By cutting and pasting test subjects’ faces onto different bodies endorsing a specific product, Bailenson has shown that self-endorsement not only carries more weight than endorsement by a celebrity or anonymous model, but that the brain automatically creates powerful false memories when faced with a counterfeit self-portrait.

“The human brain hasn’t evolved to deal with a mirror image that acts autonomously,” Bailenson said. “If the self is shown using a product that the self has never used, over time, the association between the self and the product remains, but the specific source of the association fades over time.”

Real life inception

Since product placement within personal photos has greater value than simple commercials, memory-altering advertisements will cost companies far more — and thus generate more income — than a pop-up ad or magazine spread. To take advantage of that greater value, social networking sites may either begin selling ad space in our memories as a business model for themselves, or people may directly offer themselves up as a platform for advertising to make some cash, Raskin said.

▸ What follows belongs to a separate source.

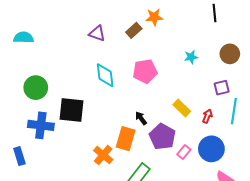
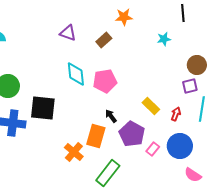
brown rectangle: (134, 30) -> (104, 40), moved
brown circle: (230, 54) -> (197, 65), moved
cyan star: (191, 57) -> (164, 39), moved
pink pentagon: (145, 71) -> (105, 81), moved

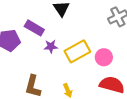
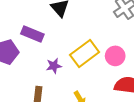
purple star: (51, 46) -> (54, 66), moved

Alternatively, users could pay services to help them reach a positive goal through memory implantation. Studies have shown that people will imitate the behavior they see online representations of themselves engaging in. So, a company could help users lose weight by fattening or slimming past images of a user based on their diet in the present, Bailenson said.

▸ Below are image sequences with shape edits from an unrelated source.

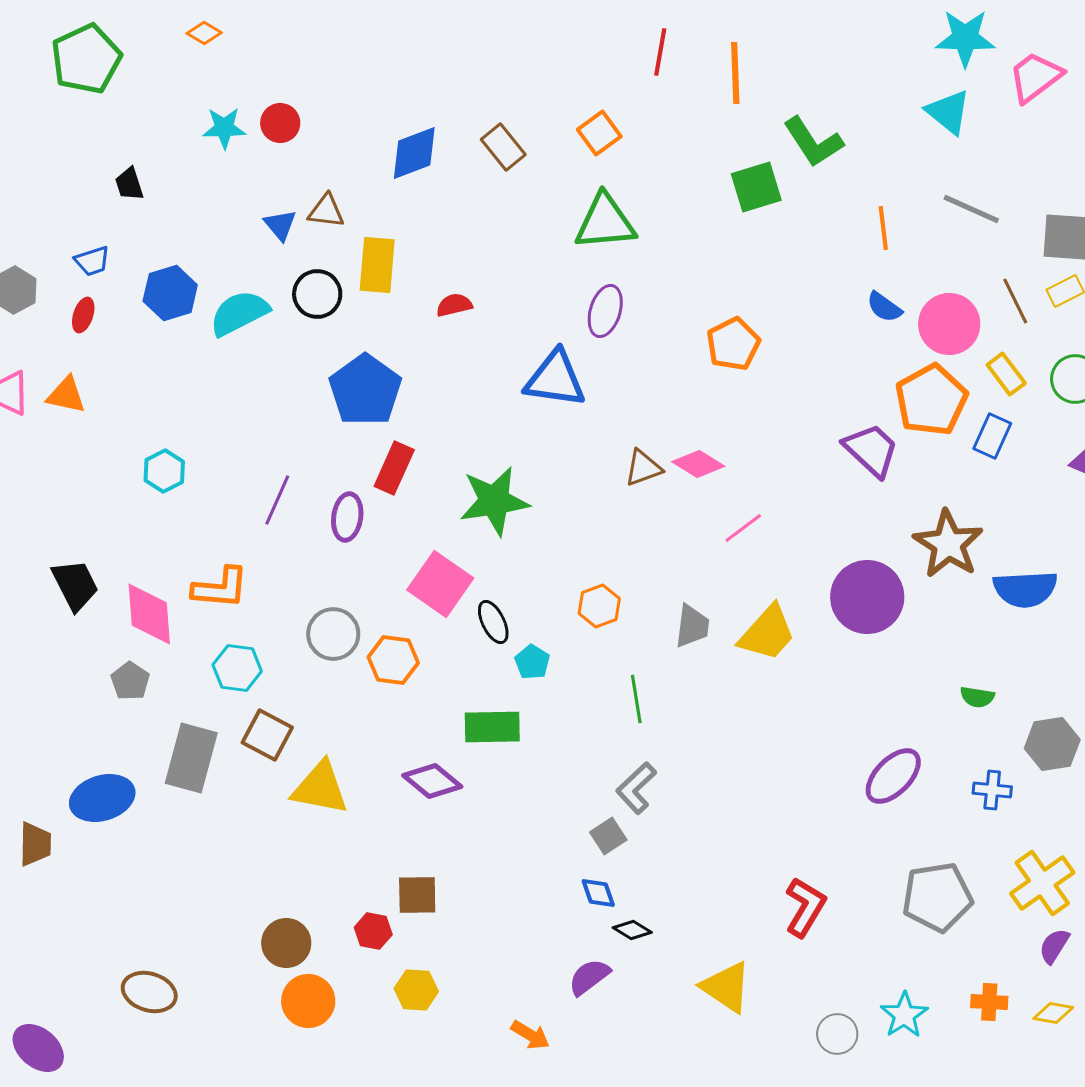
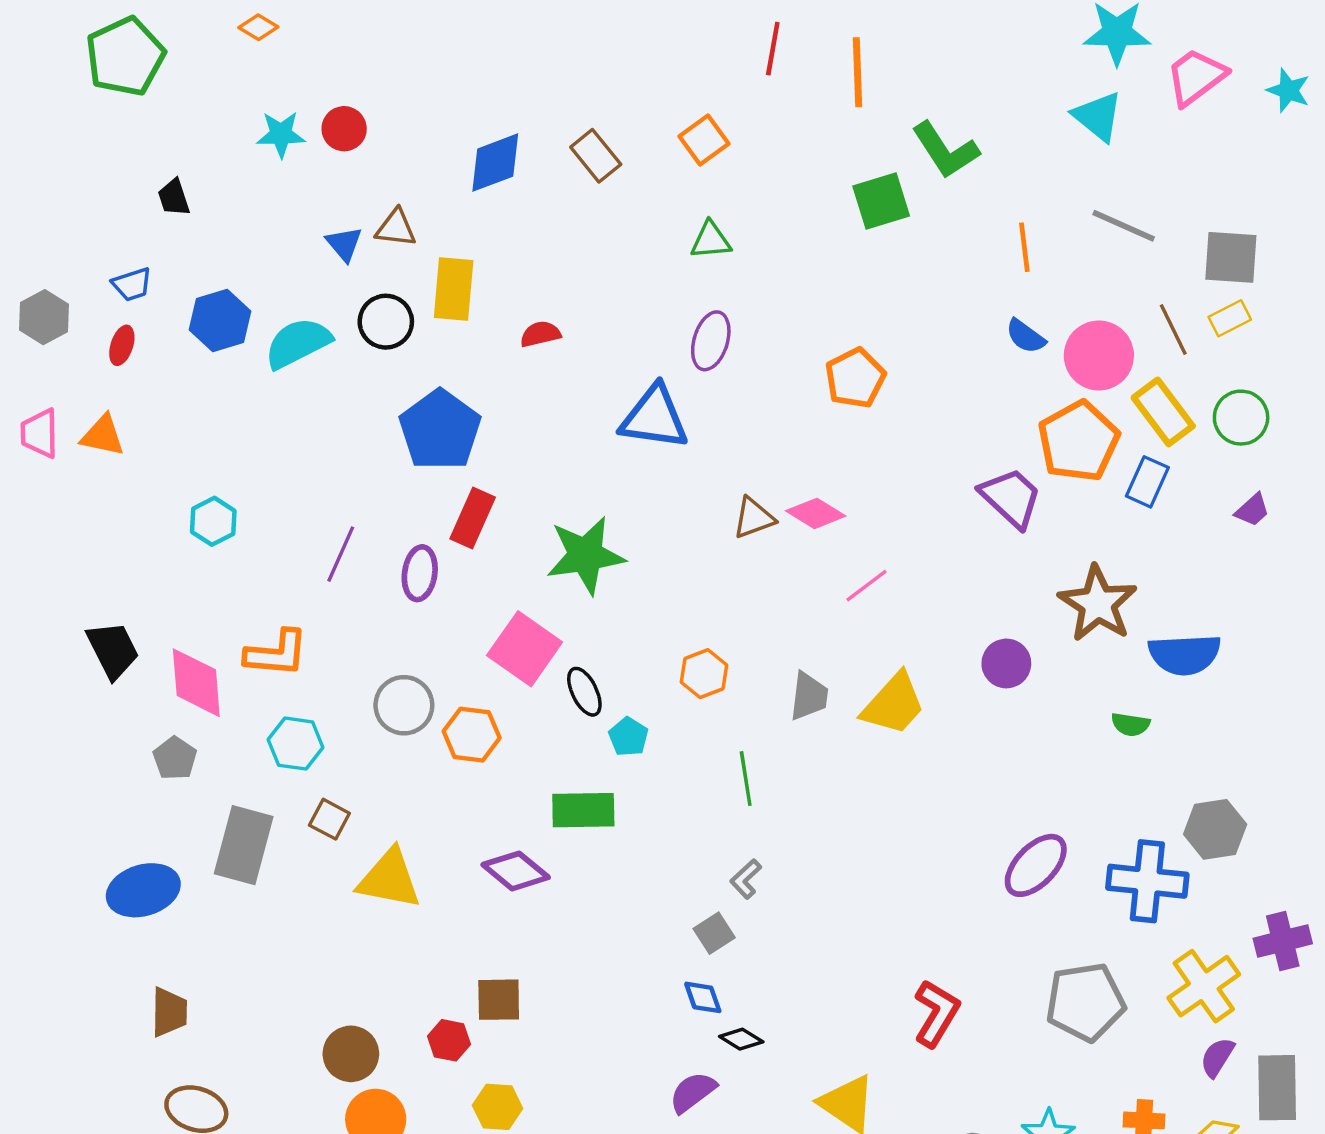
green triangle: (605, 222) -> (711, 240), size x0.6
yellow rectangle: (1006, 374) -> (1163, 412), size x1.4
purple circle: (867, 597) -> (1006, 663), size x0.6
green semicircle: (977, 697) -> (1130, 724), moved
brown square: (267, 735) -> (329, 819), size x0.7
gray L-shape: (636, 788) -> (746, 879), size x0.7
blue cross: (992, 790) -> (1147, 881), size x1.8
brown trapezoid: (35, 844) -> (169, 1012), moved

However, even user-initiated memory alteration services such as voluntary advertising or the weight-loss plan run into ethical boundaries. Since both the user and the user’s contacts view their social networking pictures, altered photos will manipulate the memory of all viewers, with or without their explicit consent.

“It is certainly a fine thing to set up for a person, but remember, all your friends are looking at it,” Raskin said. “By doing microendorsement, you are exploiting all the people who know you, and you erode the value and trust of friendship.”

So far, no company has performed social networking inception for profit. But once it starts, it may very well spread beyond simple advertising, and into the large-scale alteration of all manner of data for cosmetic, commercial or political reasons.

“It’s a fundamental shift toward information about you becoming truth,” said Raskin.

“We need to become careful about how and with whom we share that information, and whom we let change that information.”